Document understanding data
--

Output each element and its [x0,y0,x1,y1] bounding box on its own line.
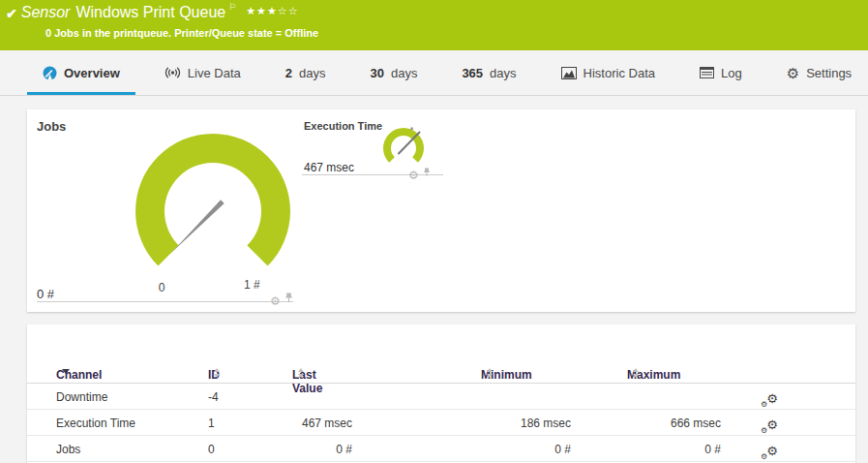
channel-last-value: 0 # [221,443,352,456]
tab-label: days [299,66,325,80]
gauge-settings-gear-icon[interactable]: ⚙ [408,170,419,181]
tab-label-strong: 2 [285,66,292,80]
tab-label: Overview [64,66,120,80]
divider [37,301,293,302]
channel-maximum: 0 # [598,443,721,456]
tab-label-strong: 30 [370,66,383,80]
pin-icon[interactable] [423,164,431,181]
check-icon: ✔ [4,4,21,21]
flag-icon[interactable]: ⚐ [228,2,236,12]
sort-icon [633,368,639,378]
table-row-execution-time[interactable]: Execution Time 1 467 msec 186 msec 666 m… [27,410,855,436]
pin-icon[interactable] [284,290,293,307]
tab-label: Live Data [188,66,241,80]
sort-icon [214,368,220,378]
channel-name: Downtime [56,390,107,404]
sensor-status-message: 0 Jobs in the printqueue. Printer/Queue … [45,27,318,39]
sensor-tab-bar: Overview Live Data 2 days 30 days 365 da… [0,50,868,96]
execution-time-gauge-title: Execution Time [304,120,382,132]
channel-name: Jobs [56,443,80,456]
channel-table-header-row: Channel ID Last Value Minimum Maximum [27,360,855,384]
jobs-gauge-max-label: 1 # [244,278,260,292]
table-row-downtime[interactable]: Downtime -4 ⚙⚙ [27,384,855,410]
tab-365-days[interactable]: 365 days [446,50,531,95]
tab-historic-data[interactable]: Historic Data [546,50,671,95]
table-row-jobs[interactable]: Jobs 0 0 # 0 # 0 # ⚙⚙ [27,436,855,462]
sensor-status-header: ✔ Sensor Windows Print Queue ⚐ ★★★☆☆ 0 J… [0,0,868,50]
tab-label: days [391,66,417,80]
tab-label-strong: 365 [462,66,483,80]
tab-live-data[interactable]: Live Data [149,50,256,95]
gauge-icon [43,66,57,80]
channel-table-panel: Channel ID Last Value Minimum Maximum Do… [27,324,855,463]
jobs-gauge-title: Jobs [37,119,66,134]
tab-label: Historic Data [584,66,655,80]
gauge-needle [170,200,224,253]
jobs-current-value: 0 # [37,287,54,301]
tab-label: Settings [806,66,852,80]
gauge-max-tick [411,128,413,131]
jobs-gauge-min-label: 0 [155,281,168,294]
live-data-icon [165,66,181,79]
channel-maximum: 666 msec [598,417,721,430]
channel-minimum: 0 # [443,443,571,456]
settings-gear-icon: ⚙ [787,66,799,80]
channel-id: -4 [208,390,219,404]
overview-gauges-panel: Jobs 0 1 # 0 # ⚙ Execution Time 467 msec… [27,109,855,312]
tab-settings[interactable]: ⚙ Settings [771,50,867,95]
channel-name: Execution Time [56,417,135,430]
sort-icon [298,368,304,378]
sensor-kind-label: Sensor [21,4,71,21]
channel-id: 0 [208,443,215,456]
execution-time-current-value: 467 msec [304,161,354,174]
channel-last-value: 467 msec [221,417,352,430]
area-chart-icon [561,67,577,79]
column-header-channel[interactable]: Channel [56,364,70,378]
tab-label: Log [721,66,742,80]
tab-2-days[interactable]: 2 days [270,50,342,95]
sensor-title: Windows Print Queue [75,4,225,21]
priority-star-rating[interactable]: ★★★☆☆ [246,5,298,17]
sort-icon [487,368,493,378]
tab-overview[interactable]: Overview [27,50,135,95]
tab-label: days [490,66,516,80]
log-list-icon [700,67,714,78]
gauge-settings-gear-icon[interactable]: ⚙ [270,295,281,307]
channel-id: 1 [208,417,215,430]
channel-minimum: 186 msec [443,417,571,430]
tab-log[interactable]: Log [684,50,758,95]
tab-30-days[interactable]: 30 days [354,50,433,95]
jobs-gauge [116,114,310,308]
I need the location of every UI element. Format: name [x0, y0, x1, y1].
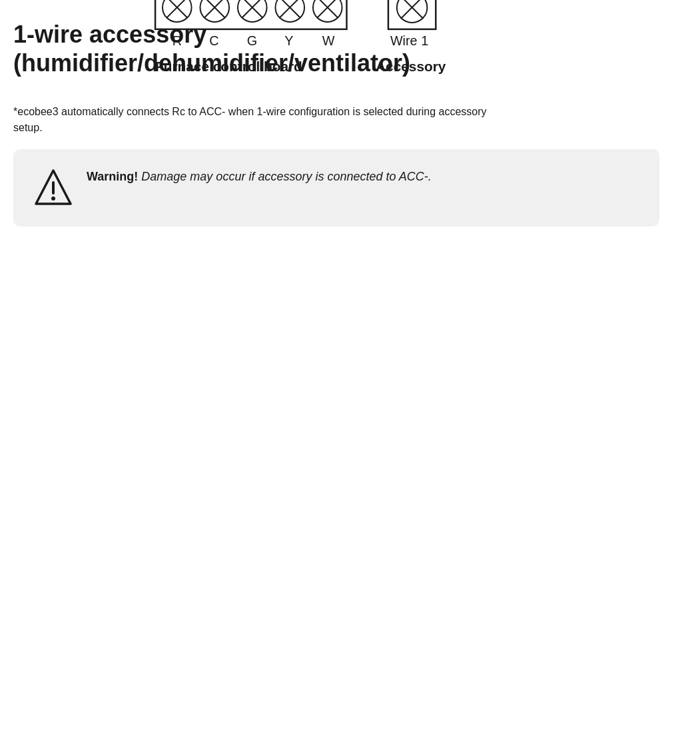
svg-text:Furnace control board: Furnace control board [155, 59, 302, 75]
svg-text:G: G [247, 33, 257, 48]
svg-point-91 [163, 0, 192, 22]
svg-point-97 [238, 0, 267, 22]
warning-box: Warning! Damage may occur if accessory i… [13, 149, 659, 226]
wiring-diagram-main: .thick { stroke: #1a1a1a; stroke-width: … [13, 0, 680, 97]
svg-point-158 [51, 196, 55, 200]
svg-point-103 [313, 0, 342, 22]
svg-text:W: W [322, 33, 335, 48]
svg-point-94 [200, 0, 229, 22]
warning-body: Damage may occur if accessory is connect… [138, 170, 432, 183]
warning-bold: Warning! [87, 170, 138, 183]
warning-icon [33, 168, 73, 208]
svg-text:Y: Y [284, 33, 293, 48]
svg-text:Accessory: Accessory [376, 59, 446, 75]
svg-text:R: R [173, 33, 182, 48]
svg-text:Wire 1: Wire 1 [390, 33, 428, 48]
svg-point-100 [275, 0, 304, 22]
warning-text: Warning! Damage may occur if accessory i… [87, 168, 432, 186]
svg-text:C: C [209, 33, 218, 48]
footnote-text: *ecobee3 automatically connects Rc to AC… [13, 104, 513, 136]
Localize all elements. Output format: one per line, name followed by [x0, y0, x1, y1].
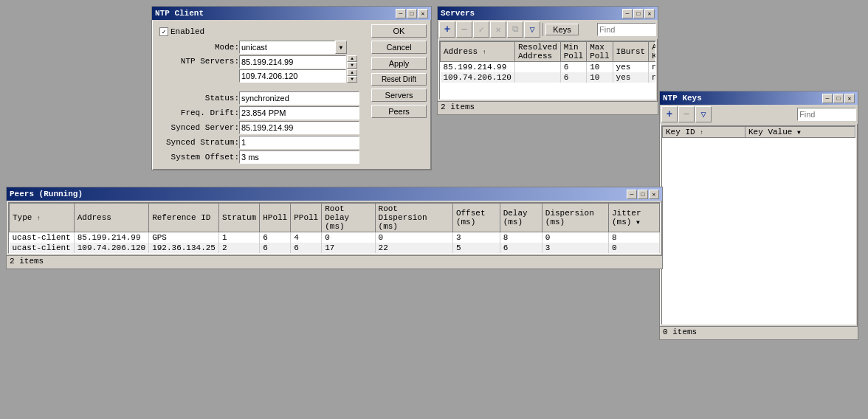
synced-server-label: Synced Server:	[158, 123, 239, 132]
mode-input[interactable]	[239, 41, 335, 54]
peer-type: ucast-client	[10, 243, 75, 253]
peers-col-stratum[interactable]: Stratum	[218, 204, 259, 232]
ntp-client-maximize-btn[interactable]: □	[407, 9, 417, 18]
freq-drift-label: Freq. Drift:	[158, 108, 239, 117]
peers-col-ppoll[interactable]: PPoll	[291, 204, 322, 232]
servers-close-btn[interactable]: ✕	[644, 9, 655, 18]
servers-remove-btn[interactable]: ─	[456, 21, 472, 38]
server2-spin-up[interactable]: ▲	[347, 69, 357, 76]
peers-col-dispersion[interactable]: Dispersion (ms)	[542, 204, 608, 232]
peer-type: ucast-client	[10, 232, 75, 243]
server2-spinner: ▲ ▼	[347, 69, 357, 83]
maximize-icon: □	[410, 10, 414, 17]
servers-button[interactable]: Servers	[371, 89, 427, 102]
mode-dropdown-btn[interactable]: ▼	[335, 41, 347, 54]
servers-check-btn[interactable]: ✓	[473, 21, 489, 38]
server-auth-key: none	[649, 62, 656, 73]
ntp-keys-minimize-btn[interactable]: ─	[822, 94, 833, 103]
server1-spin-down[interactable]: ▼	[347, 62, 357, 69]
col-resolved-address[interactable]: Resolved Address	[514, 42, 560, 62]
servers-table-row[interactable]: 109.74.206.120 6 10 yes none	[441, 72, 657, 83]
server-address: 85.199.214.99	[441, 62, 515, 73]
server1-spinner: ▲ ▼	[347, 55, 357, 69]
server2-spin-down[interactable]: ▼	[347, 76, 357, 83]
status-label: Status:	[158, 94, 239, 103]
ntp-keys-toolbar: + ─ ▽	[660, 105, 858, 124]
enabled-row: ✓ Enabled	[156, 24, 365, 36]
ntp-keys-title: NTP Keys	[663, 94, 702, 103]
peers-title: Peers (Running)	[10, 190, 83, 198]
peer-hpoll: 6	[260, 232, 291, 243]
mode-label: Mode:	[158, 43, 239, 52]
server-max-poll: 10	[587, 72, 613, 83]
server-min-poll: 6	[560, 62, 586, 73]
servers-cross-btn[interactable]: ✕	[490, 21, 506, 38]
status-input	[239, 91, 359, 105]
servers-table-row[interactable]: 85.199.214.99 6 10 yes none	[441, 62, 657, 73]
ntp-keys-filter-btn[interactable]: ▽	[695, 106, 712, 122]
ntp-keys-add-btn[interactable]: +	[661, 106, 678, 122]
peer-refid: 192.36.134.25	[149, 243, 219, 253]
peers-col-offset[interactable]: Offset (ms)	[452, 204, 500, 232]
peers-maximize-btn[interactable]: □	[638, 190, 648, 199]
ntp-keys-remove-btn[interactable]: ─	[678, 106, 695, 122]
col-address[interactable]: Address ↑	[441, 42, 515, 62]
ntp-client-minimize-btn[interactable]: ─	[396, 9, 406, 18]
ntp-client-close-btn[interactable]: ✕	[418, 9, 428, 18]
ntp-client-content: ✓ Enabled Mode: ▼ NTP Servers:	[152, 20, 431, 170]
col-key-value[interactable]: Key Value ▼	[745, 127, 855, 138]
servers-filter-btn[interactable]: ▽	[524, 21, 540, 38]
cancel-button[interactable]: Cancel	[371, 41, 427, 54]
peers-table-container: Type ↑ Address Reference ID Stratum HPol…	[8, 202, 661, 254]
peers-col-refid[interactable]: Reference ID	[149, 204, 219, 232]
peers-col-hpoll[interactable]: HPoll	[260, 204, 291, 232]
ntp-keys-maximize-btn[interactable]: □	[833, 94, 844, 103]
col-key-id[interactable]: Key ID ↑	[663, 127, 745, 138]
server1-spin-up[interactable]: ▲	[347, 55, 357, 62]
peer-stratum: 2	[218, 243, 259, 253]
close-icon2: ✕	[648, 10, 652, 17]
col-max-poll[interactable]: Max Poll	[587, 42, 613, 62]
ntp-keys-close-btn[interactable]: ✕	[844, 94, 855, 103]
peers-table-row[interactable]: ucast-client 109.74.206.120 192.36.134.2…	[10, 243, 660, 253]
keys-button[interactable]: Keys	[545, 24, 579, 35]
peers-button[interactable]: Peers	[371, 105, 427, 118]
peers-close-btn[interactable]: ✕	[649, 190, 659, 199]
servers-window: Servers ─ □ ✕ + ─ ✓ ✕ ⧉ ▽ Keys Address ↑…	[437, 6, 658, 115]
col-iburst[interactable]: IBurst	[613, 42, 649, 62]
server1-input[interactable]	[239, 55, 346, 69]
system-offset-label: System Offset:	[158, 153, 239, 162]
enabled-checkbox[interactable]: ✓	[159, 27, 168, 36]
servers-copy-btn[interactable]: ⧉	[507, 21, 523, 38]
peers-table-row[interactable]: ucast-client 85.199.214.99 GPS 1 6 4 0 0…	[10, 232, 660, 243]
servers-add-btn[interactable]: +	[439, 21, 455, 38]
col-min-poll[interactable]: Min Poll	[560, 42, 586, 62]
ntp-keys-find-input[interactable]	[797, 108, 856, 121]
peers-col-delay[interactable]: Delay (ms)	[500, 204, 542, 232]
apply-button[interactable]: Apply	[371, 57, 427, 70]
server-iburst: yes	[613, 72, 649, 83]
servers-find-input[interactable]	[597, 23, 656, 36]
col-auth-key[interactable]: Auth. Key ▼	[649, 42, 656, 62]
mode-select-wrapper: ▼	[239, 41, 347, 54]
dropdown-icon: ▼	[340, 44, 343, 51]
servers-minimize-btn[interactable]: ─	[622, 9, 633, 18]
peers-status-bar: 2 items	[7, 255, 662, 269]
peers-minimize-btn[interactable]: ─	[627, 190, 637, 199]
peers-table: Type ↑ Address Reference ID Stratum HPol…	[9, 203, 660, 253]
close-icon: ✕	[421, 10, 425, 17]
peer-jitter: 8	[608, 232, 659, 243]
peers-col-address[interactable]: Address	[74, 204, 148, 232]
servers-maximize-btn[interactable]: □	[633, 9, 644, 18]
reset-drift-button[interactable]: Reset Drift	[371, 73, 427, 86]
peer-ppoll: 6	[291, 243, 322, 253]
peer-root-disp: 22	[375, 243, 452, 253]
peers-col-jitter[interactable]: Jitter (ms) ▼	[608, 204, 659, 232]
ok-button[interactable]: OK	[371, 24, 427, 38]
ntp-client-window: NTP Client ─ □ ✕ ✓ Enabled Mode: ▼	[151, 6, 432, 170]
peers-col-type[interactable]: Type ↑	[10, 204, 75, 232]
peers-col-root-delay[interactable]: Root Delay (ms)	[322, 204, 375, 232]
server-resolved	[514, 72, 560, 83]
server2-input[interactable]	[239, 69, 346, 83]
peers-col-root-disp[interactable]: Root Dispersion (ms)	[375, 204, 452, 232]
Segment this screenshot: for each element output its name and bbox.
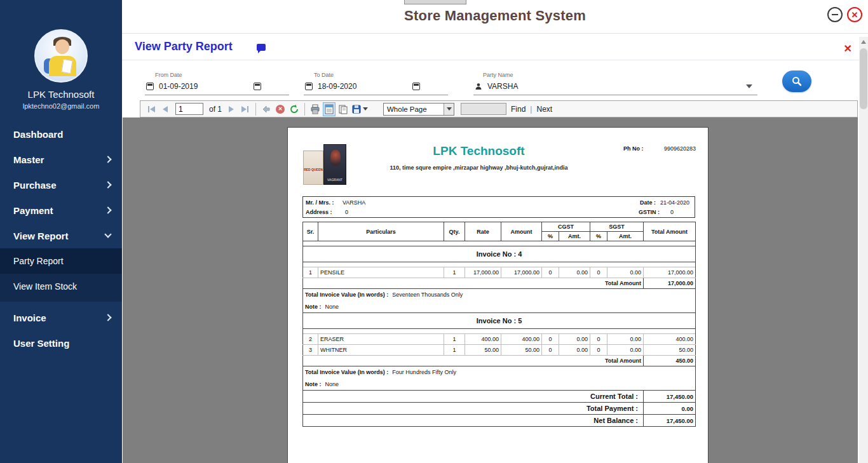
to-date-field[interactable]: To Date 18-09-2020 (304, 70, 448, 95)
chevron-down-icon (104, 231, 111, 238)
previous-page-button[interactable] (159, 102, 172, 116)
table-header-row: Sr. Particulars Qty. Rate Amount CGST SG… (303, 222, 696, 232)
customer-name-value: VARSHA (342, 199, 365, 206)
zoom-dropdown-button[interactable] (444, 104, 454, 115)
calendar-icon[interactable] (146, 83, 154, 90)
chevron-right-icon (104, 181, 111, 188)
customer-info-box: Mr. / Mrs. : VARSHA Address : 0 Date : 2… (302, 196, 695, 218)
chevron-down-icon[interactable] (746, 84, 752, 88)
report-table: Sr. Particulars Qty. Rate Amount CGST SG… (302, 222, 696, 427)
report-date-value: 21-04-2020 (660, 199, 689, 206)
sidebar-item-view-item-stock[interactable]: View Item Stock (0, 274, 122, 299)
sidebar-item-label: Payment (13, 205, 53, 216)
printer-icon (310, 104, 320, 114)
last-page-button[interactable] (239, 102, 252, 116)
minimize-icon (832, 14, 838, 15)
to-date-value[interactable]: 18-09-2020 (318, 82, 356, 91)
sidebar-item-master[interactable]: Master (0, 147, 122, 172)
page-close-button[interactable]: ✕ (844, 43, 852, 55)
sidebar-item-purchase[interactable]: Purchase (0, 172, 122, 198)
invoice-total-row: Total Amount 17,000.00 (303, 278, 696, 289)
from-date-label: From Date (155, 72, 182, 78)
refresh-button[interactable] (288, 102, 301, 116)
sidebar-item-label: Purchase (13, 180, 57, 191)
gstin-value: 0 (670, 209, 674, 215)
col-sgst-amt: Amt. (607, 232, 644, 241)
find-button[interactable]: Find (511, 105, 526, 114)
app-window: LPK Technosoft lpktechno02@gmail.com Das… (0, 0, 868, 463)
profile-avatar (34, 29, 88, 83)
gstin-label: GSTIN : (639, 209, 660, 215)
report-date-label: Date : (640, 199, 656, 206)
page-setup-icon (338, 104, 348, 114)
chevron-down-icon (363, 107, 368, 111)
summary-row-total-payment: Total Payment : 0.00 (303, 403, 696, 415)
print-layout-button[interactable] (323, 102, 336, 116)
find-next-button[interactable]: Next (536, 105, 552, 114)
col-total-amount: Total Amount (644, 222, 696, 241)
stop-button[interactable]: ✕ (274, 102, 287, 116)
sidebar-item-label: Dashboard (13, 129, 63, 140)
from-date-field[interactable]: From Date 01-09-2019 (145, 70, 289, 95)
print-button[interactable] (309, 102, 322, 116)
view-report-submenu: Party Report View Item Stock (0, 248, 122, 302)
party-name-value[interactable]: VARSHA (487, 82, 518, 91)
page-number-input[interactable] (175, 103, 203, 115)
calendar-dropdown-icon[interactable] (412, 83, 420, 90)
window-drag-notch[interactable] (404, 0, 466, 4)
calendar-icon[interactable] (305, 83, 313, 90)
report-page: RED QUEEN VAGRANT LPK Technosoft 110, ti… (287, 127, 709, 463)
sidebar-item-label: Master (13, 154, 44, 165)
report-viewer-toolbar: of 1 ✕ (140, 100, 858, 117)
back-button[interactable] (260, 102, 273, 116)
customer-address-label: Address : (306, 209, 332, 215)
first-page-button[interactable] (145, 102, 158, 116)
sidebar-item-party-report[interactable]: Party Report (0, 248, 122, 274)
customer-address-value: 0 (345, 209, 348, 215)
person-icon (475, 83, 482, 90)
chevron-down-icon (447, 107, 452, 111)
from-date-value[interactable]: 01-09-2019 (159, 82, 198, 91)
page-setup-button[interactable] (337, 102, 349, 116)
app-title: Store Management System (122, 0, 868, 32)
report-canvas[interactable]: RED QUEEN VAGRANT LPK Technosoft 110, ti… (123, 117, 858, 463)
chevron-right-icon (104, 156, 111, 163)
sidebar-item-dashboard[interactable]: Dashboard (0, 121, 122, 147)
title-bar: Store Management System ✕ (122, 0, 868, 34)
vertical-scrollbar[interactable] (859, 37, 868, 463)
sidebar-item-view-report[interactable]: View Report (0, 223, 122, 248)
calendar-dropdown-icon[interactable] (254, 83, 261, 90)
page-count-label: of 1 (209, 105, 222, 114)
report-phone-label: Ph No : (623, 145, 644, 152)
party-name-field[interactable]: Party Name VARSHA (473, 70, 757, 95)
close-button[interactable]: ✕ (847, 7, 862, 22)
export-button[interactable] (351, 102, 369, 116)
col-sgst-pct: % (590, 232, 607, 241)
zoom-value: Whole Page (384, 105, 444, 113)
col-amount: Amount (501, 222, 542, 241)
sidebar-item-invoice[interactable]: Invoice (0, 305, 122, 330)
sidebar-item-label: View Item Stock (13, 281, 77, 292)
scrollbar-thumb[interactable] (860, 48, 867, 109)
sidebar-item-payment[interactable]: Payment (0, 198, 122, 223)
sidebar-item-user-setting[interactable]: User Setting (0, 330, 122, 356)
find-input[interactable] (461, 103, 506, 115)
sidebar-item-label: User Setting (13, 338, 69, 349)
search-icon (791, 76, 803, 87)
col-particulars: Particulars (318, 222, 444, 241)
next-page-button[interactable] (225, 102, 238, 116)
chevron-right-icon (104, 314, 111, 321)
sidebar-nav: Dashboard Master Purchase Payment View R… (0, 121, 122, 356)
scrollbar-up-arrow-icon[interactable] (861, 40, 866, 44)
report-company-name: LPK Technosoft (288, 144, 670, 158)
report-phone-value: 9909620283 (664, 145, 696, 152)
invoice-note-row: Note :None (303, 379, 696, 391)
search-button[interactable] (782, 70, 811, 92)
col-cgst-amt: Amt. (559, 232, 590, 241)
print-layout-icon (325, 104, 334, 114)
chevron-right-icon (104, 206, 111, 213)
zoom-select[interactable]: Whole Page (383, 103, 454, 116)
invoice-words-row: Total Invoice Value (In words) :Four Hun… (303, 366, 696, 379)
minimize-button[interactable] (827, 7, 843, 22)
main-content: View Party Report ✕ From Date 01-09-2019… (122, 34, 868, 463)
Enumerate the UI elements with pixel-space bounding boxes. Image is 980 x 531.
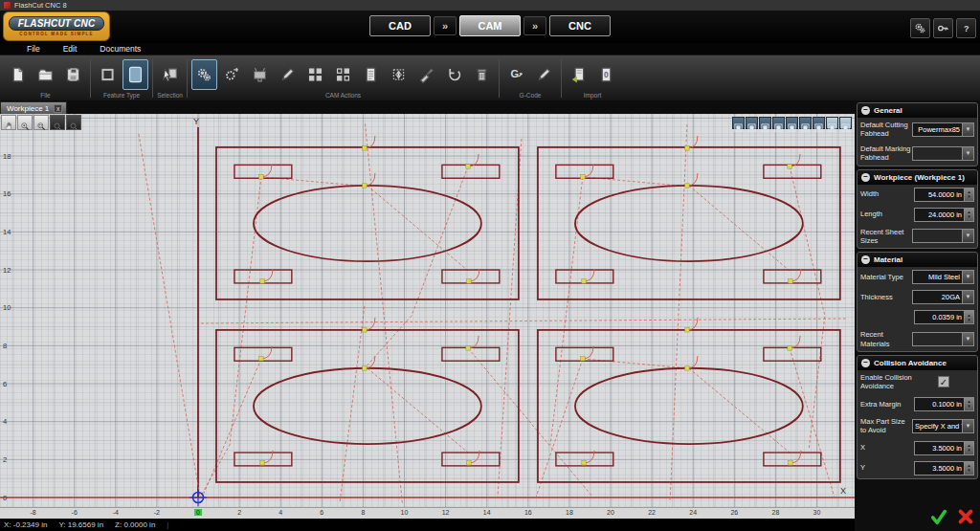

--

#### Exercise aim
Which lines above include the word "Payment"? Show each one.

#### Solution
sidebar-item-label: Payment (13, 205, 53, 216)
summary-row-total-payment: Total Payment : 0.00 (303, 403, 696, 415)
sidebar-item-payment[interactable]: Payment (0, 198, 122, 223)
sidebar-nav: Dashboard Master Purchase Payment View R… (0, 121, 122, 356)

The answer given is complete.